Well Luck claimed the case went far beyond sunflower seeds. The company said it could affect how the CBP interprets a host of tariff provisions covering goods “not elsewhere specified or included” in the Harmonized Tariff Schedule of the U.S., covering a total of 493 different products representing $166.6 billion in annual U.S. imports.

Papierfabrik

German paper manufacturer Papierfabrik August Koehler SE challenged the level of antidumping duties assigned to its lightweight thermal paper, which is typically used for printed receipts. More broadly, the company challenged the scope of Commerce’s authority to use “adverse facts available.”

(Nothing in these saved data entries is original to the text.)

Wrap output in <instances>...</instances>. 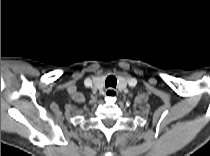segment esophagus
Here are the masks:
<instances>
[{
    "label": "esophagus",
    "instance_id": "obj_1",
    "mask_svg": "<svg viewBox=\"0 0 210 156\" xmlns=\"http://www.w3.org/2000/svg\"><path fill=\"white\" fill-rule=\"evenodd\" d=\"M105 97H116L118 95L117 90L113 88H107L104 93Z\"/></svg>",
    "mask_w": 210,
    "mask_h": 156
}]
</instances>
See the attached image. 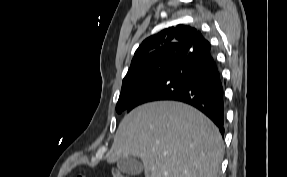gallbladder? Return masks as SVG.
Here are the masks:
<instances>
[{"label": "gallbladder", "instance_id": "obj_1", "mask_svg": "<svg viewBox=\"0 0 287 177\" xmlns=\"http://www.w3.org/2000/svg\"><path fill=\"white\" fill-rule=\"evenodd\" d=\"M118 169L131 176L140 175L143 171V166L139 160L133 156L121 157L117 161Z\"/></svg>", "mask_w": 287, "mask_h": 177}]
</instances>
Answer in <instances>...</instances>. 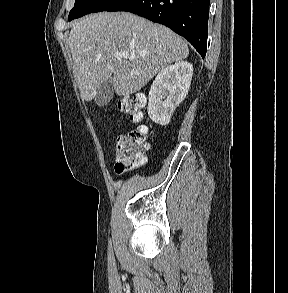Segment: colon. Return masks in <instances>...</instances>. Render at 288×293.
Returning <instances> with one entry per match:
<instances>
[{
    "instance_id": "colon-1",
    "label": "colon",
    "mask_w": 288,
    "mask_h": 293,
    "mask_svg": "<svg viewBox=\"0 0 288 293\" xmlns=\"http://www.w3.org/2000/svg\"><path fill=\"white\" fill-rule=\"evenodd\" d=\"M145 99L141 94L123 98L120 110L135 122L142 119ZM147 127L140 125L127 135L118 138L115 150V171L118 174L140 167L144 163V152L149 147Z\"/></svg>"
}]
</instances>
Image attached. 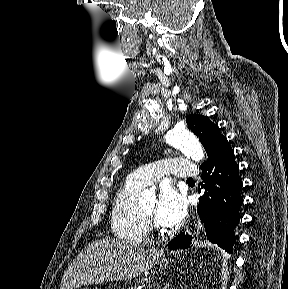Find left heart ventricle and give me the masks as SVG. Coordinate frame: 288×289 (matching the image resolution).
Returning a JSON list of instances; mask_svg holds the SVG:
<instances>
[{
    "label": "left heart ventricle",
    "instance_id": "b2bd125f",
    "mask_svg": "<svg viewBox=\"0 0 288 289\" xmlns=\"http://www.w3.org/2000/svg\"><path fill=\"white\" fill-rule=\"evenodd\" d=\"M157 209V203L152 202L151 204L147 205L146 207L142 208L141 210L150 218H154Z\"/></svg>",
    "mask_w": 288,
    "mask_h": 289
}]
</instances>
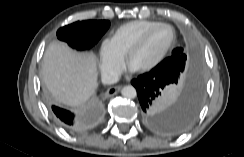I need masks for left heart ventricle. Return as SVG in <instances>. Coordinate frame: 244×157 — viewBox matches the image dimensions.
<instances>
[{
    "label": "left heart ventricle",
    "instance_id": "b2bd125f",
    "mask_svg": "<svg viewBox=\"0 0 244 157\" xmlns=\"http://www.w3.org/2000/svg\"><path fill=\"white\" fill-rule=\"evenodd\" d=\"M172 37L173 32L170 28L160 27L154 30L143 46L133 55L130 66L138 69L154 61L170 44Z\"/></svg>",
    "mask_w": 244,
    "mask_h": 157
}]
</instances>
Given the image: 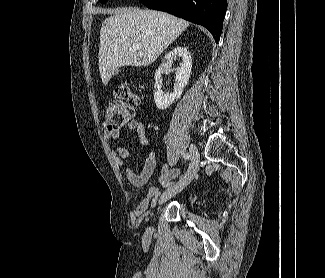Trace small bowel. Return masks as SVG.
Listing matches in <instances>:
<instances>
[{"mask_svg":"<svg viewBox=\"0 0 325 278\" xmlns=\"http://www.w3.org/2000/svg\"><path fill=\"white\" fill-rule=\"evenodd\" d=\"M122 131H136L139 137V142L142 146H149L151 144V139L146 134L145 126L139 119L133 118L123 126L122 130L118 129L114 131H107L105 133V136L109 140L115 142L121 137ZM112 152L116 165L118 167L125 168L126 177L132 186L142 187L150 180L155 171L157 163L155 152L149 153L140 173L135 172L132 168L127 166V163L130 159V153L125 147L114 144L112 146ZM180 172V168L170 169L166 163L160 171V174L158 176V183L160 185H164L168 183L172 178L179 176ZM159 195L160 192L157 188H151L148 192L147 197L141 202L140 206L138 207V211H142L150 204H154Z\"/></svg>","mask_w":325,"mask_h":278,"instance_id":"1","label":"small bowel"}]
</instances>
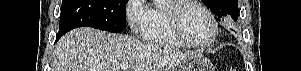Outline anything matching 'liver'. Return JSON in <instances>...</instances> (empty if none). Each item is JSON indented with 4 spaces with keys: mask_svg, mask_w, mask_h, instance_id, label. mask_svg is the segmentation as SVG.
<instances>
[{
    "mask_svg": "<svg viewBox=\"0 0 301 71\" xmlns=\"http://www.w3.org/2000/svg\"><path fill=\"white\" fill-rule=\"evenodd\" d=\"M190 55L83 27L68 32L56 44L51 71H168Z\"/></svg>",
    "mask_w": 301,
    "mask_h": 71,
    "instance_id": "1",
    "label": "liver"
}]
</instances>
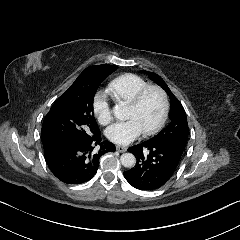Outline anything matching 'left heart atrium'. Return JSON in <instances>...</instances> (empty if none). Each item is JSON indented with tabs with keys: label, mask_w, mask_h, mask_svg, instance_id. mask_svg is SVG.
I'll use <instances>...</instances> for the list:
<instances>
[{
	"label": "left heart atrium",
	"mask_w": 240,
	"mask_h": 240,
	"mask_svg": "<svg viewBox=\"0 0 240 240\" xmlns=\"http://www.w3.org/2000/svg\"><path fill=\"white\" fill-rule=\"evenodd\" d=\"M142 132L140 126L135 120L117 123L106 131L107 138L118 144L127 145L136 139Z\"/></svg>",
	"instance_id": "left-heart-atrium-1"
}]
</instances>
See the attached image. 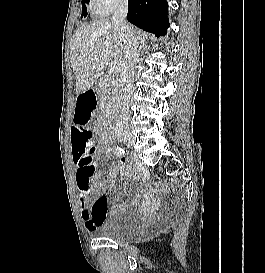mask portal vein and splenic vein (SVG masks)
I'll list each match as a JSON object with an SVG mask.
<instances>
[{"instance_id":"1","label":"portal vein and splenic vein","mask_w":265,"mask_h":273,"mask_svg":"<svg viewBox=\"0 0 265 273\" xmlns=\"http://www.w3.org/2000/svg\"><path fill=\"white\" fill-rule=\"evenodd\" d=\"M120 67H121V63L119 61H113L110 64V69L112 71L120 70Z\"/></svg>"}]
</instances>
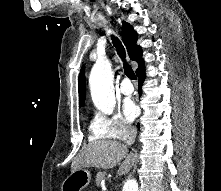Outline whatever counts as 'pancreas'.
Listing matches in <instances>:
<instances>
[{
	"label": "pancreas",
	"mask_w": 221,
	"mask_h": 191,
	"mask_svg": "<svg viewBox=\"0 0 221 191\" xmlns=\"http://www.w3.org/2000/svg\"><path fill=\"white\" fill-rule=\"evenodd\" d=\"M106 177V173L105 172H98L96 175V185L100 186L101 185V181Z\"/></svg>",
	"instance_id": "cf45deb5"
}]
</instances>
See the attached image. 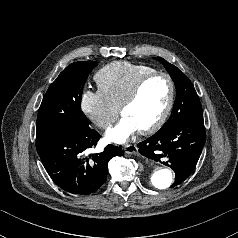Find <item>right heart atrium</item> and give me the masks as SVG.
<instances>
[{
  "mask_svg": "<svg viewBox=\"0 0 238 238\" xmlns=\"http://www.w3.org/2000/svg\"><path fill=\"white\" fill-rule=\"evenodd\" d=\"M81 109L98 128L105 129L115 120L118 110L99 90H86L81 96Z\"/></svg>",
  "mask_w": 238,
  "mask_h": 238,
  "instance_id": "d8ad5b80",
  "label": "right heart atrium"
}]
</instances>
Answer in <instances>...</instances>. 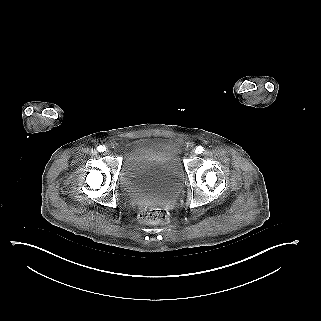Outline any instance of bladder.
Returning a JSON list of instances; mask_svg holds the SVG:
<instances>
[{
  "mask_svg": "<svg viewBox=\"0 0 321 321\" xmlns=\"http://www.w3.org/2000/svg\"><path fill=\"white\" fill-rule=\"evenodd\" d=\"M184 183L176 144L163 138L130 141L122 156L119 184L134 203H153L175 197Z\"/></svg>",
  "mask_w": 321,
  "mask_h": 321,
  "instance_id": "31cf9c89",
  "label": "bladder"
}]
</instances>
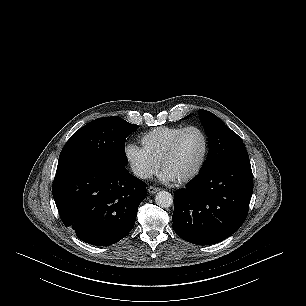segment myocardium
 Wrapping results in <instances>:
<instances>
[{"mask_svg": "<svg viewBox=\"0 0 306 306\" xmlns=\"http://www.w3.org/2000/svg\"><path fill=\"white\" fill-rule=\"evenodd\" d=\"M189 130H196L202 135L203 140H204V151H203L202 158H201L198 166L196 167V169L191 174L177 179L176 182H178V183H187V182H190V181L194 180L202 172V170L205 166V163L207 161L208 153H209V139H208V136H207L206 132L199 126L189 125V126L184 127L175 136V138L171 142L170 146L168 147L167 151L165 152V154L163 155V157L161 159V162H160L161 163V168L164 170V167H165L166 163L175 154L183 135Z\"/></svg>", "mask_w": 306, "mask_h": 306, "instance_id": "1", "label": "myocardium"}]
</instances>
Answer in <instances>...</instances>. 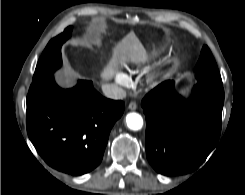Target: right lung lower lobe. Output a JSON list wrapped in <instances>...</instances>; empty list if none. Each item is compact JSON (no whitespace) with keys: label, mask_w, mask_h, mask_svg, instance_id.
<instances>
[{"label":"right lung lower lobe","mask_w":245,"mask_h":195,"mask_svg":"<svg viewBox=\"0 0 245 195\" xmlns=\"http://www.w3.org/2000/svg\"><path fill=\"white\" fill-rule=\"evenodd\" d=\"M125 104L102 97L90 81L60 88L53 75L33 82L27 96L28 136L45 162L79 176L97 167Z\"/></svg>","instance_id":"right-lung-lower-lobe-1"}]
</instances>
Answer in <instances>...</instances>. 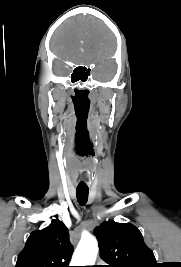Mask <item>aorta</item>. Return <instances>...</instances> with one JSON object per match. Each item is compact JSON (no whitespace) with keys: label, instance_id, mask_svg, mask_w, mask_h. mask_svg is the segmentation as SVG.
I'll list each match as a JSON object with an SVG mask.
<instances>
[{"label":"aorta","instance_id":"762f6f07","mask_svg":"<svg viewBox=\"0 0 181 267\" xmlns=\"http://www.w3.org/2000/svg\"><path fill=\"white\" fill-rule=\"evenodd\" d=\"M98 242L92 235L82 236L72 257L73 266H89L96 261Z\"/></svg>","mask_w":181,"mask_h":267}]
</instances>
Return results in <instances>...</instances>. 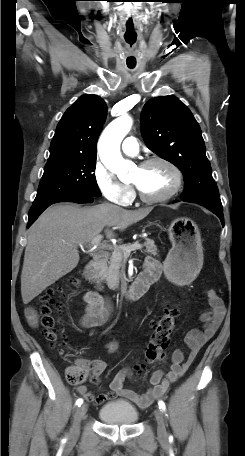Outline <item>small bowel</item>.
Listing matches in <instances>:
<instances>
[{"instance_id": "c3829d8e", "label": "small bowel", "mask_w": 245, "mask_h": 456, "mask_svg": "<svg viewBox=\"0 0 245 456\" xmlns=\"http://www.w3.org/2000/svg\"><path fill=\"white\" fill-rule=\"evenodd\" d=\"M147 261L158 262L152 258ZM159 265V264H158ZM210 309L201 315L204 323L203 329H192L185 336V343L190 352L185 359L181 350H175L171 356V368L169 371L156 370L150 377L152 387L145 393L139 394L133 390L124 388V382L131 378L130 369L123 368L114 377L110 384V390L95 396L87 387L81 386L78 392L89 402L100 405L105 401L122 397L130 400L141 409L149 407L156 399L160 398L168 389L171 383L176 382L190 367L202 346L215 334L220 326L226 309L222 298L214 291L205 292ZM87 304L86 312L80 320V325L84 328L101 327L108 323L111 317V304L94 292H87L83 297ZM26 316L32 326L37 324V314L33 308H28ZM117 342L112 341L108 344L110 352L116 351ZM91 371V382L99 383L100 376L105 370V363L101 360L85 361L79 360Z\"/></svg>"}]
</instances>
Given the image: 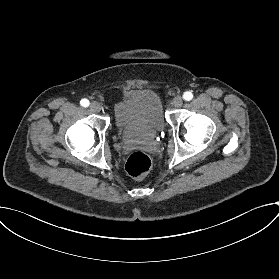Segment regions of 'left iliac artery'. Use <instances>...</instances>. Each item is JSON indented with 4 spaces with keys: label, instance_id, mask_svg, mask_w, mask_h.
Here are the masks:
<instances>
[{
    "label": "left iliac artery",
    "instance_id": "obj_1",
    "mask_svg": "<svg viewBox=\"0 0 279 279\" xmlns=\"http://www.w3.org/2000/svg\"><path fill=\"white\" fill-rule=\"evenodd\" d=\"M183 98L186 100V101H190L192 98H193V94L192 92L190 91H187L183 94Z\"/></svg>",
    "mask_w": 279,
    "mask_h": 279
}]
</instances>
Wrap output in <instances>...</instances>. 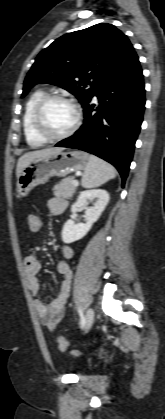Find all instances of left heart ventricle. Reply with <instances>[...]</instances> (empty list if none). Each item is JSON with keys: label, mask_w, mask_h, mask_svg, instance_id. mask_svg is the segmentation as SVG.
<instances>
[{"label": "left heart ventricle", "mask_w": 165, "mask_h": 419, "mask_svg": "<svg viewBox=\"0 0 165 419\" xmlns=\"http://www.w3.org/2000/svg\"><path fill=\"white\" fill-rule=\"evenodd\" d=\"M75 113L72 106L62 101H52L43 111V121L50 134L58 135L67 131L73 124Z\"/></svg>", "instance_id": "b2bd125f"}]
</instances>
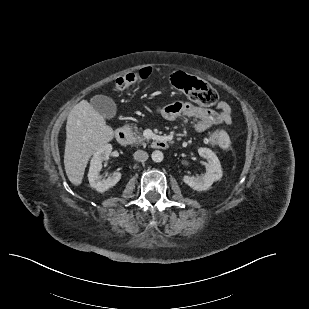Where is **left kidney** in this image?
Segmentation results:
<instances>
[{
  "label": "left kidney",
  "mask_w": 309,
  "mask_h": 309,
  "mask_svg": "<svg viewBox=\"0 0 309 309\" xmlns=\"http://www.w3.org/2000/svg\"><path fill=\"white\" fill-rule=\"evenodd\" d=\"M198 153L207 160L206 172L203 176L185 175L183 181L196 191H206L222 177V168L216 154L209 148H199Z\"/></svg>",
  "instance_id": "1"
}]
</instances>
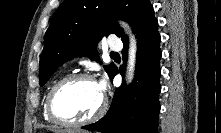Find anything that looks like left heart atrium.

If Commerce thinks a foreign party didn’t cooperate in the department’s antidumping or countervailing duty investigations to the best of its ability, Commerce can fill any gaps in the company’s information with otherwise available data. This tends to result in higher duty rates, and thus is intended to encourage parties to cooperate in these proceedings.

Commerce used this authority to raise duties against Papierfabrik from just 4.33 percent to 75.36 percent.

Papierfabrik argued that even when the department uses adverse facts available, it has to corroborate that the information it uses will lead to a fairly accurate assessment of the company’s business practices. Five professors specializing in international trade law filed an amicus brief with the court, saying that Commerce’s broad use of AFA was contrary to Congress’s intent.

The cases are Papierfabrik August Koehler SE vs. United States, U.S., No. 18-384, cert. denied 3/4/19 and Well Luck Co. v. United States, U.S., No. 18-534, cert. denied 3/4/19.